* [Task instructions]
Output every entry below word for word, without its pictures.

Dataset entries
※ ※ ※

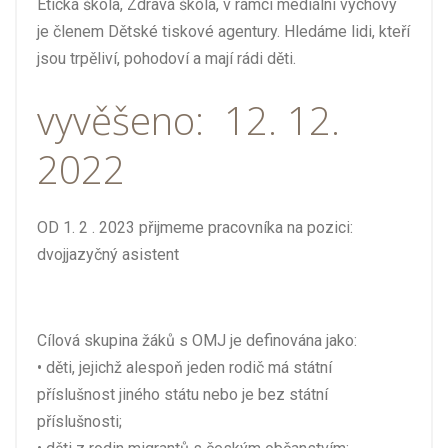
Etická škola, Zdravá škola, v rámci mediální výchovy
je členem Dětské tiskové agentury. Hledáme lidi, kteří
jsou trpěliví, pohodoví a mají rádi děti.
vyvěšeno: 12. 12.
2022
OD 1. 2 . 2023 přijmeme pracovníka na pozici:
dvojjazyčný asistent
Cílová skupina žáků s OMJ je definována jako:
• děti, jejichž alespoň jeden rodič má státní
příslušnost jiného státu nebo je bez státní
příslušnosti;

※ ※ ※

* [Output for this exercise]
Etická škola, Zdravá škola, v rámci mediální výchovy
je členem Dětské tiskové agentury. Hledáme lidi, kteří
jsou trpěliví, pohodoví a mají rádi děti.
vyvěšeno: 12. 12.
2022
OD 1. 2 . 2023 přijmeme pracovníka na pozici:
dvojjazyčný asistent
Cílová skupina žáků s OMJ je definována jako:
• děti, jejichž alespoň jeden rodič má státní
příslušnost jiného státu nebo je bez státní
příslušnosti;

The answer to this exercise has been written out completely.